Viruses. 2025 Sep 3;17(9):1206. doi: 10.3390/v17091206.
(1) Background: Retinal degeneration develops upon caspase-12 activation in aged BALB/c mice following systemic neonatal infection. (2) Methods: MCMV or medium was injected intraperitoneally (i.p.) into caspase-12 and caspase-12 mice (on BALB/c background) at <3 days after birth. At 8 and 12 months post infection (p.i.), eyes were analyzed by SD-OCT before eyes and extraocular tissues were collected and analyzed by plaque assay, H&E staining, TUNEL assay, Western blot and real-time RT-PCR. (3) Results: Virus DNA, but not replicating virus, was present in eyes and extraocular tissues at 8 and 12 months p.i. Several MCMV genes were expressed in eyes of both MCMV-infected caspase-12 and caspase-12 mice, while mean retinal thickness was significantly higher in MCMV latently infected aged caspase-12 mice compared to age-matched infected caspase-12 mice. Although similar levels of cleaved caspase-1 were detected in eyes of both infected caspase-12 and control mice, significantly higher levels of activated NF-κB, cleaved caspase-8, MLKL, p-RIP3 and p53 were observed in eyes of infected caspase-12 mice compared to eyes of infected caspase-12 mice. (4) Conclusions: Our results suggest that caspase-12 contributes to retinal degeneration during MCMV ocular latency via multiple pathways including apoptosis and necroptosis.
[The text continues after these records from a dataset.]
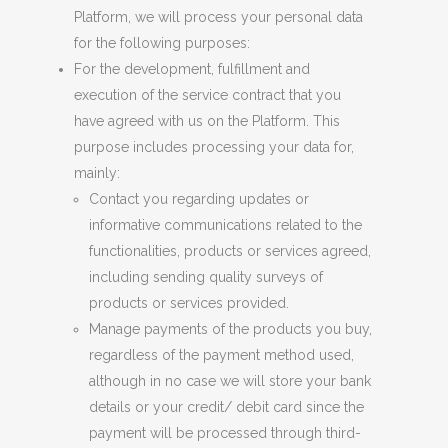
Platform, we will process your personal data
for the following purposes:
For the development, fulfillment and
execution of the service contract that you
have
agreed
with
u
s on the Platform. This
purpose includes processing your data for,
mainly:
Contact you regarding updates or
informative communications related to the
functionalities, products or services
agreed
,
including sending quality surveys o
f
p
roducts or services provided.
Manage payment
s
of the products you buy,
regardless of the payment method used,
although in no case we will store your bank
details or your credit/ debit card since the
payment will be processed through third-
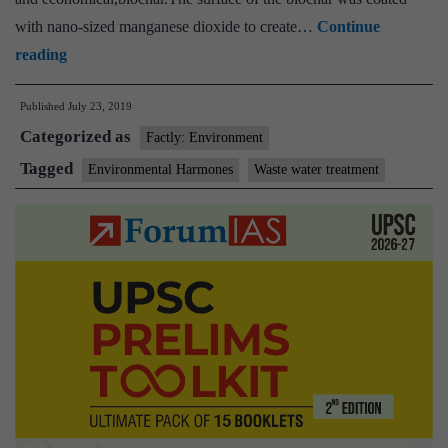
with nano-sized manganese dioxide to create…
Continue
Researchers
reading
develop
Published
July 23, 2019
an
Categorized as
eco-
Factly: Environment
friendly
Tagged
Environmental Harmones
Waste water treatment
process
to
remove
pollutants
from
water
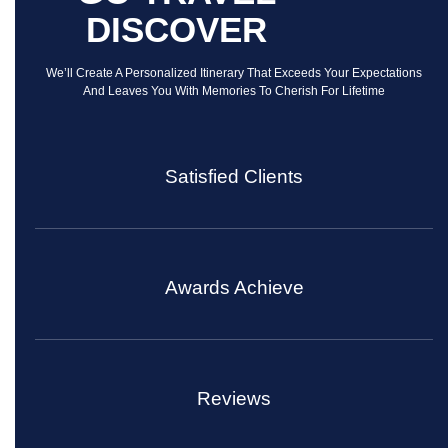
DISCOVER
We’ll Create A Personalized Itinerary That Exceeds Your Expectations
And Leaves You With Memories To Cherish For Lifetime
Satisfied Clients
Awards Achieve
Reviews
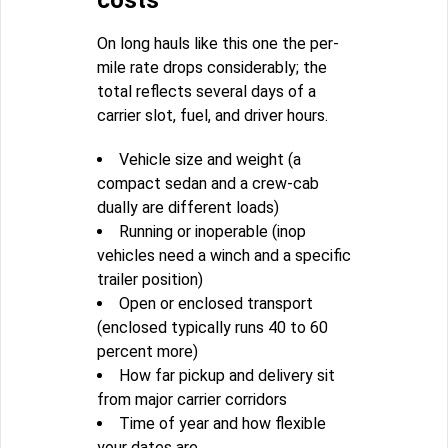
costs
On long hauls like this one the per-
mile rate drops considerably; the
total reflects several days of a
carrier slot, fuel, and driver hours.
Vehicle size and weight (a
compact sedan and a crew-cab
dually are different loads)
Running or inoperable (inop
vehicles need a winch and a specific
trailer position)
Open or enclosed transport
(enclosed typically runs 40 to 60
percent more)
How far pickup and delivery sit
from major carrier corridors
Time of year and how flexible
your dates are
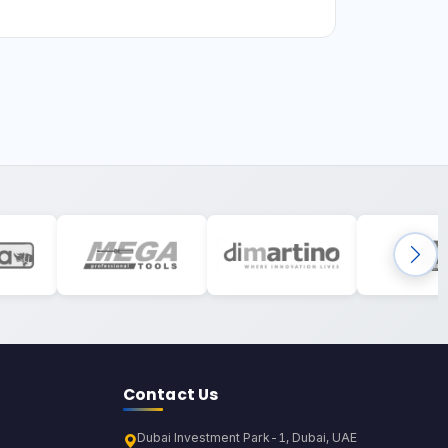
Contact Us
Dubai Investment Park-1, Dubai, UAE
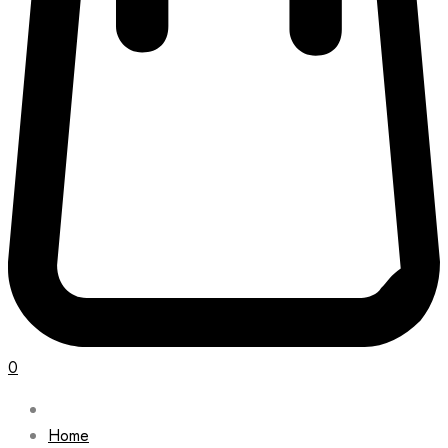
0
Home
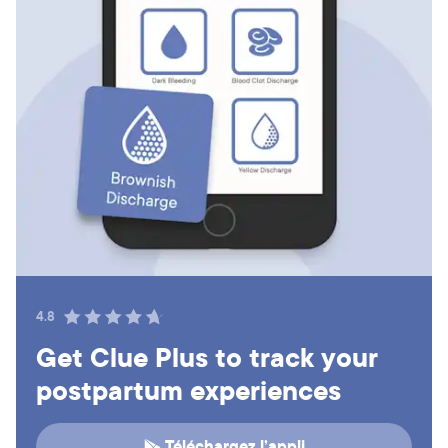
4.8
Get Clue Plus to track your
postpartum experiences
Téléchargez l’appli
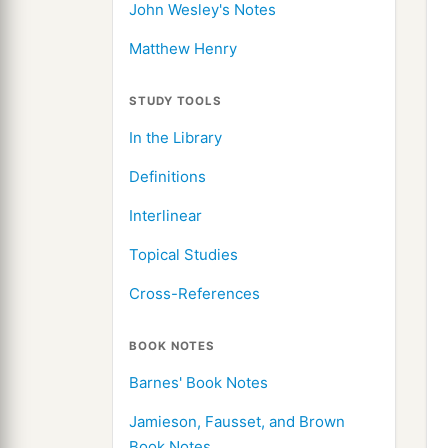
John Wesley's Notes
Matthew Henry
STUDY TOOLS
In the Library
Definitions
Interlinear
Topical Studies
Cross-References
BOOK NOTES
Barnes' Book Notes
Jamieson, Fausset, and Brown
Book Notes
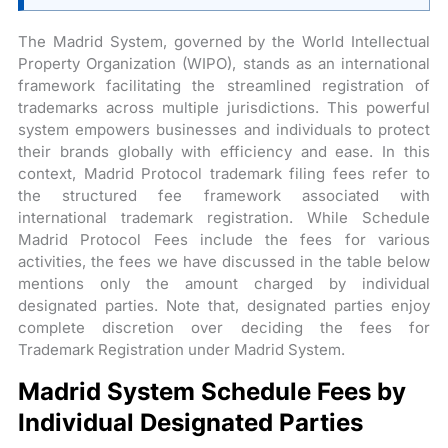
The Madrid System, governed by the World Intellectual
Property Organization (WIPO), stands as an international
framework facilitating the streamlined registration of
trademarks across multiple jurisdictions. This powerful
system empowers businesses and individuals to protect
their brands globally with efficiency and ease. In this
context, Madrid Protocol trademark filing fees refer to
the structured fee framework associated with
international trademark registration. While Schedule
Madrid Protocol Fees include the fees for various
activities, the fees we have discussed in the table below
mentions only the amount charged by individual
designated parties. Note that, designated parties enjoy
complete discretion over deciding the fees for
Trademark Registration under Madrid System.
Madrid System Schedule Fees by
Individual Designated Parties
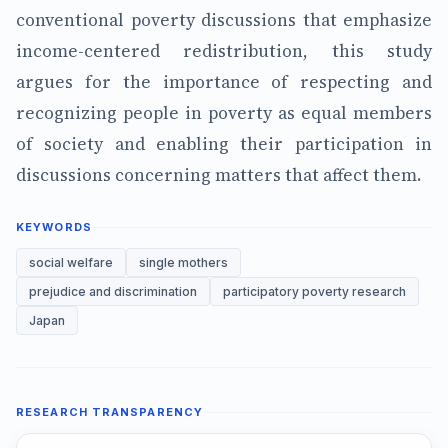
conventional poverty discussions that emphasize
income-centered redistribution, this study
argues for the importance of respecting and
recognizing people in poverty as equal members
of society and enabling their participation in
discussions concerning matters that affect them.
KEYWORDS
social welfare
single mothers
prejudice and discrimination
participatory poverty research
Japan
RESEARCH TRANSPARENCY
(1) 背景:在新生期全身性感染后的老年BALB/c小鼠中,视网膜变性在半胱天冬酶 - 12激活后发生。(2) 方法:在出生后<3天,将巨细胞病毒(MCMV)或培养基腹腔内注射到(BALB/c背景的)半胱天冬酶 - 12基因敲除和野生型半胱天冬酶 - 12小鼠体内。在感染后8个月和12个月,通过光谱域光学相干断层扫描(SD - OCT)分析眼睛,然后收集眼内和眼外组织,通过蚀斑测定、苏木精 - 伊红(H&E)染色、末端脱氧核苷酸转移酶介导的缺口末端标记(TUNEL)测定、蛋白质免疫印迹和实时逆转录 - 聚合酶链反应(RT - PCR)进行分析。(3) 结果:在感染后8个月和12个月,病毒DNA而非复制型病毒存在于眼内和眼外组织中。在感染MCMV的半胱天冬酶 - 12基因敲除和野生型半胱天冬酶 - 12小鼠的眼睛中均表达了多个MCMV基因,而与年龄匹配的感染野生型半胱天冬酶 - 12小鼠相比,MCMV潜伏感染的老年半胱天冬酶 - 12基因敲除小鼠的平均视网膜厚度显著更高。尽管在感染野生型半胱天冬酶 - 12和对照小鼠的眼睛中检测到相似水平的裂解半胱天冬酶 - 1,但与感染野生型半胱天冬酶 - 12小鼠的眼睛相比,在感染半胱天冬酶 - 12基因敲除小鼠的眼睛中观察到显著更高水平的活化核因子 - κB(NF - κB)、裂解半胱天冬酶 - 8、混合谱系激酶结构域样蛋白(MLKL)、磷酸化受体相互作用蛋白3(p - RIP3)和p53。(4) 结论:我们的结果表明,半胱天冬酶 - 12通过包括凋亡和坏死性凋亡在内的多种途径,在MCMV眼部潜伏期间促成视网膜变性。